For the Senators, the setting itself is part of the story. Their last trip to Tampa Bay feels distant because it is: the Senators won the season’s opener 5-4, and only now—72 games later—do they return. That opening-night win still carries specific faces and performances attached to it, and those details hang over the rematch like a replay the players don’t need to watch to remember.
Linus Ullmark led Ottawa in that first game, and the box-score echoes included a three-assist performance from Brady Tkachuk, a one-goal, three-point showing from Artem Zub, and a two-goal, three-point effort from Shane Pinto. In a sport that often flattens narratives into standings points, the return date brings back the human imprint of who delivered when the season began.
There is also a broader rhythm Ottawa has leaned on. Over the past two seasons, the Senators have posted a 19-5-4 record in 28 games played in the month of March. Ottawa also holds the best record of any Eastern Conference team in the month of March since the 2024-25 season, again listed at 19-5-4. The return to Tampa Bay is not just a calendar revisit—it is arriving in a month where the Senators have repeatedly looked like themselves.
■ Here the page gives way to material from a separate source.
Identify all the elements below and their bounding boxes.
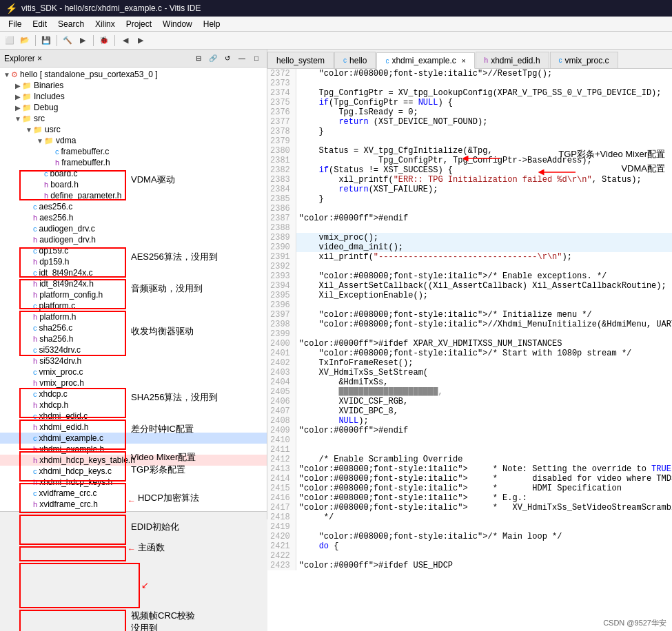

Who are the players shaping Saturday’s matinee, and what did they say?
Goaltending sits at the center of Ottawa’s immediate storyline. In Thursday’s shootout loss, Ullmark established a season-high by stopping 35 shots, including 15 in the second period, a stretch where he “weathered the storm” and allowed only a single goal. After the game, Senators head coach Travis Green put the performance in plain terms of trust and timing.
“It was great, you know, it’s not surprising to us, ” Travis Green, head coach of the Ottawa Senators, said. “I’ve said it all year, we believe in him, he’s a good goalie, you need your goalie to pick you up sometimes, and obviously, that 20 minutes he did. ”
Ullmark’s recent run has been defined with specific markers. Since returning from a personal leave of absence on Jan. 31, he has posted a 9-2-3 record with a. 904 save percentage and a 2. 35 goals-against average. In that span, the context provided notes that only Andrei Vasilevskiy and Lukas Dostal have more wins among NHL goaltenders—linking Saturday’s crease matchup to more than a single afternoon.
Up front, Ottawa arrives with individual milestones and familiar matchups. Drake Batherson scored twice against Pittsburgh for his eighth multi-goal game of the 2025-26 season, becoming just the fourth player in franchise history to record eight multi-goal games in a single season, joining Dany Heatley, Daniel Alfredsson, and Brady Tkachuk. Tkachuk’s history against Tampa Bay is also sharp: he has 17 points—eight goals and nine assists—in his last 12 games against the Lightning dating back to the start of the 2022-23 season, and 26 points in 21 career games against them, a 1. 24 points-per-game rate that is noted as his second-best versus any NHL opponent.
On the Tampa Bay side, the starting expectation in net is a headline of its own. Vasilevskiy is expected to start, giving the Lightning a known foundation as they host a divisional opponent in the middle of a tightening Atlantic race.
What trends and records define Senators vs lightning heading into puck drop?
Recent form points to two teams that have been collecting wins often enough to keep pressure on the standings, even when the last game required overtime or a shootout to decide. Ottawa’s six wins in eight games and Tampa Bay’s five in eight reflect a similar pace. The point each team took Thursday underscores how frequently games are being pushed to the margins.
Ottawa’s longer-term numbers against Tampa Bay add another layer. Since the start of the 2022-23 season, the Senators have an 8-4-0 record in 12 games against the Lightning. Their. 667 points percentage against Tampa Bay is described as the best of any Atlantic Division team in that span. It is not presented as destiny—just as a record that follows the group into the building.
And if the return to Tampa Bay is a reminder of how the season opened, Ullmark’s recent stretch is a reminder of how the season has been lived: interrupted, resumed, and then defined by sequences where a goaltender absorbs the chaos long enough for a team to survive the period, the night, and sometimes the month.